2) The legal foundation of student rights in the Philippines
A. Constitutional anchors
Right to due process (Art. III, Sec. 1) When a school action affects your status (grades, promotion, graduation, suspension/dismissal), you are entitled to fair procedures—notice of the basis, an opportunity to be heard, and a decision made under known rules.
Equal protection (Art. III, Sec. 1) Requirements must not be discriminatory. Different treatment must have a valid basis and be applied consistently.
Right to education and State policy (Art. XIV) The State’s education policy framework supports access, quality, and fairness in educational governance.
Academic freedom (Art. XIV, Sec. 5[2])—and its limit Higher education institutions enjoy academic freedom, but it is not a license for arbitrariness. Requirements must still comply with law, public policy, and the institution’s own rules, and must not violate student rights.
B. The “school–student relationship” as a legal relationship
Philippine law and jurisprudence commonly treat enrollment as creating a contractual relationship: the school sets rules (handbook, catalog, course syllabi), and the student agrees by enrolling; in turn, the school must follow its own rules, act in good faith, and deliver promised academic services reasonably.

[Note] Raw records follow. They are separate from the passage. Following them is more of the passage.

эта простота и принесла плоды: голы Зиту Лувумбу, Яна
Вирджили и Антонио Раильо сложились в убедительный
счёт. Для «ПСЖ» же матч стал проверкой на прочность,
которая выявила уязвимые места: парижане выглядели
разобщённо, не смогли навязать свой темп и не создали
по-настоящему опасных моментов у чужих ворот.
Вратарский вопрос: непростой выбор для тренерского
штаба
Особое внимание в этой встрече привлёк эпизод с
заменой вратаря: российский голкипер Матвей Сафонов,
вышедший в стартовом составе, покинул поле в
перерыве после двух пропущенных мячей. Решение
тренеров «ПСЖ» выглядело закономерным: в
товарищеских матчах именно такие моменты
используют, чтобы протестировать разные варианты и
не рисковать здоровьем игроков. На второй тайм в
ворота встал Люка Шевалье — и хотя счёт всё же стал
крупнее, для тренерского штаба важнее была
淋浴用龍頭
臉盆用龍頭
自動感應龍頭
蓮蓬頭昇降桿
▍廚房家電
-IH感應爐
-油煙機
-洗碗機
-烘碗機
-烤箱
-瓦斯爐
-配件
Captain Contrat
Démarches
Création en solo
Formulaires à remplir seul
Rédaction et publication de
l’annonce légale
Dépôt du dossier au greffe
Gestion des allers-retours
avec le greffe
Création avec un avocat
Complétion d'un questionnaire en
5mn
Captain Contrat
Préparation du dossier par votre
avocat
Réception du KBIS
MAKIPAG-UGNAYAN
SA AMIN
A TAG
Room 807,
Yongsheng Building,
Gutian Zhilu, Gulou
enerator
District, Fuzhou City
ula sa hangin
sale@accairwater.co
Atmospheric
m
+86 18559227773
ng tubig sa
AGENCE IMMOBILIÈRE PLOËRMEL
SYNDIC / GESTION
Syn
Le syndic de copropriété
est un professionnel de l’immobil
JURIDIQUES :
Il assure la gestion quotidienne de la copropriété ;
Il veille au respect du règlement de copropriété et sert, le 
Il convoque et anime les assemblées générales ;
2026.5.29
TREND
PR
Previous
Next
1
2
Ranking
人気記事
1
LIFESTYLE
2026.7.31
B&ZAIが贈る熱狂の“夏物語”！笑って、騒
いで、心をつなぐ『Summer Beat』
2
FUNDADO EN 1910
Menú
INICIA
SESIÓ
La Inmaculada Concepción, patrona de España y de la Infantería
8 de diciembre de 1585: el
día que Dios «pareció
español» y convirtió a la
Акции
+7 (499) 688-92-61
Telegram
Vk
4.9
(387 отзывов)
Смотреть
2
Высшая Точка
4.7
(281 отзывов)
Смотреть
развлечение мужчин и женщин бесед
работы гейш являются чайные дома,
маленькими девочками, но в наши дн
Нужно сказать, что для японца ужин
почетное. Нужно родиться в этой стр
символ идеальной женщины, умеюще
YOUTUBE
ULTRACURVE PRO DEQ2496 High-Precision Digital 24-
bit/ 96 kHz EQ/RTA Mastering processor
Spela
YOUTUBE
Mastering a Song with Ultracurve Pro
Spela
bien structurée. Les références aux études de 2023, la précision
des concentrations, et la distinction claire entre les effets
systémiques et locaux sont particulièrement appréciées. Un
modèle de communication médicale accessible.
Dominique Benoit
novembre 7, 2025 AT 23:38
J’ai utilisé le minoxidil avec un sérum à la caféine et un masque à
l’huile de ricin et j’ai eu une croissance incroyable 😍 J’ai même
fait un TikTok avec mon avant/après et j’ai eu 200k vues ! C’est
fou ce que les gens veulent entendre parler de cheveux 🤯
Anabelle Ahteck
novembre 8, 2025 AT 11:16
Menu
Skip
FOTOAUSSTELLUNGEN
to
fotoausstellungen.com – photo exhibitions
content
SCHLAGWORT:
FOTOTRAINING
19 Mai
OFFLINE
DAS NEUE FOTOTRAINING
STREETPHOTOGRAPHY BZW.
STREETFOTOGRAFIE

Key practical consequence:
- If the handbook/syllabus says “these are the grading components,” sudden new major requirements without proper process can be attacked as breach of policy/contract, arbitrariness, or bad faith, depending on facts.
C. Administrative regulation (DepEd and CHED spheres)
- DepEd oversees basic education (K–12).
- CHED oversees higher education (college/university programs, unless exempted by law).
- TESDA covers technical-vocational training.
Even private schools operate within these regulatory regimes. Schools must comply with minimum standards, fair assessment policies, and student welfare requirements embedded in departmental frameworks and institutional permits/recognitions.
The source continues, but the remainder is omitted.